**PROBLEM DESCRIPTION**
Read the records and gather each line that includes "flexible".

**SUPPLIED RECORDS**
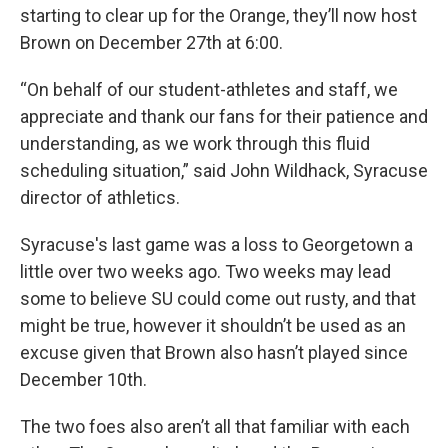
starting to clear up for the Orange, they’ll now host
Brown on December 27th at 6:00.
“On behalf of our student-athletes and staff, we
appreciate and thank our fans for their patience and
understanding, as we work through this fluid
scheduling situation,” said John Wildhack, Syracuse
director of athletics.
Syracuse's last game was a loss to Georgetown a
little over two weeks ago. Two weeks may lead
some to believe SU could come out rusty, and that
might be true, however it shouldn’t be used as an
excuse given that Brown also hasn’t played since
December 10th.
The two foes also aren’t all that familiar with each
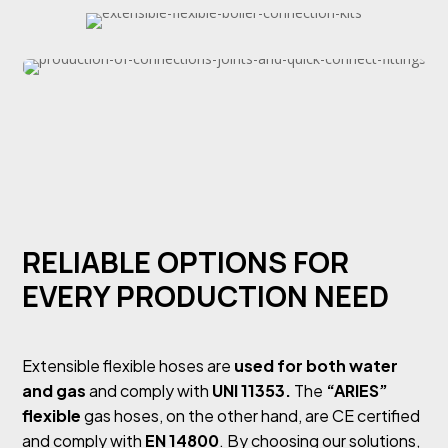
RELIABLE OPTIONS FOR
EVERY PRODUCTION NEED
Extensible flexible hoses are
used for both water
and gas
and comply with
UNI 11353.
The
“ARIES”
flexible
gas hoses, on the other hand, are CE certified
and comply with
EN 14800
. By choosing our solutions,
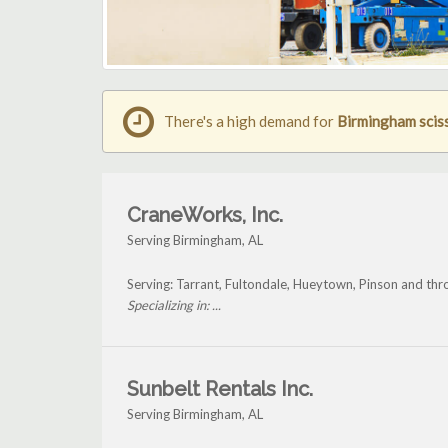
There's a high demand for
Birmingham scisso
CraneWorks, Inc.
Serving Birmingham, AL
Serving: Tarrant, Fultondale, Hueytown, Pinson and th
Specializing in: ...
Sunbelt Rentals Inc.
Serving Birmingham, AL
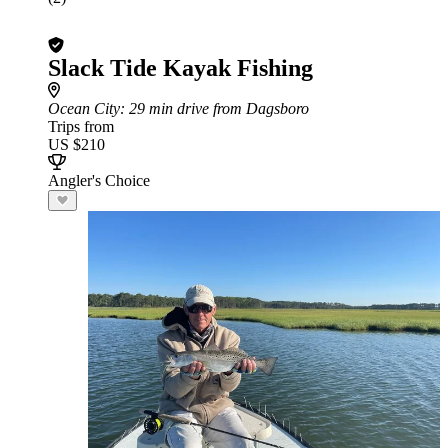
Slack Tide Kayak Fishing
Ocean City
: 29 min drive from Dagsboro
Trips from
US $210
Angler's Choice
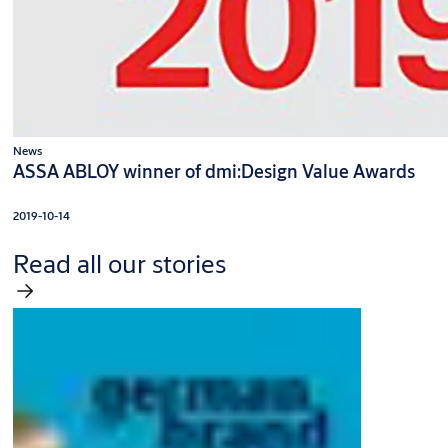
News
ASSA ABLOY winner of dmi:Design Value Awards
2019-10-14
Read all our stories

**TASK RESULT**
Extensible flexible hoses are
flexible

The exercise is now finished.